SOURCE RECORDS:
* * *
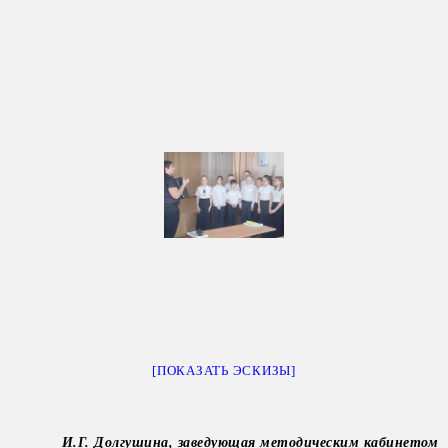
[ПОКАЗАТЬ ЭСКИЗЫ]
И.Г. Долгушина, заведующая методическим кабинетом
* * *
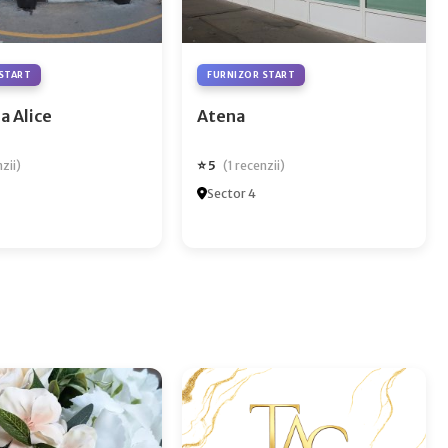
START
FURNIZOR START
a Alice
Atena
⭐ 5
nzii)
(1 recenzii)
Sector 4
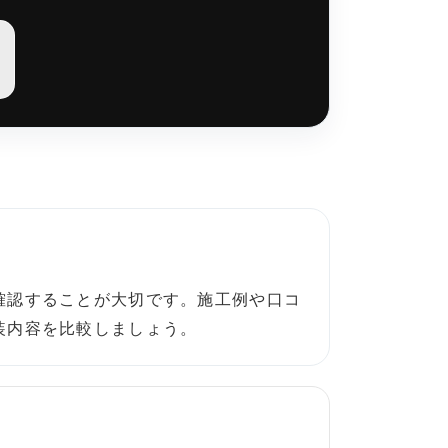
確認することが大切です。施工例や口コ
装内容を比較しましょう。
* * *
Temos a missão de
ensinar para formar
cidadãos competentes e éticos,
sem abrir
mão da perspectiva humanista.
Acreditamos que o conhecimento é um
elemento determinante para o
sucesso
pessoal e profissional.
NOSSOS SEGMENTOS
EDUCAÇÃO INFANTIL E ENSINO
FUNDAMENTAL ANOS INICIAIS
* * *
WORK TO COMPLETE:
Please make an exact copy of the lines above from the line with "ensinar para formar" through the line with "FUNDAMENTAL ANOS INICIAIS", both ends included.

SOLUTION:
ensinar para formar
cidadãos competentes e éticos,
sem abrir
mão da perspectiva humanista.
Acreditamos que o conhecimento é um
elemento determinante para o
sucesso
pessoal e profissional.
NOSSOS SEGMENTOS
EDUCAÇÃO INFANTIL E ENSINO
FUNDAMENTAL ANOS INICIAIS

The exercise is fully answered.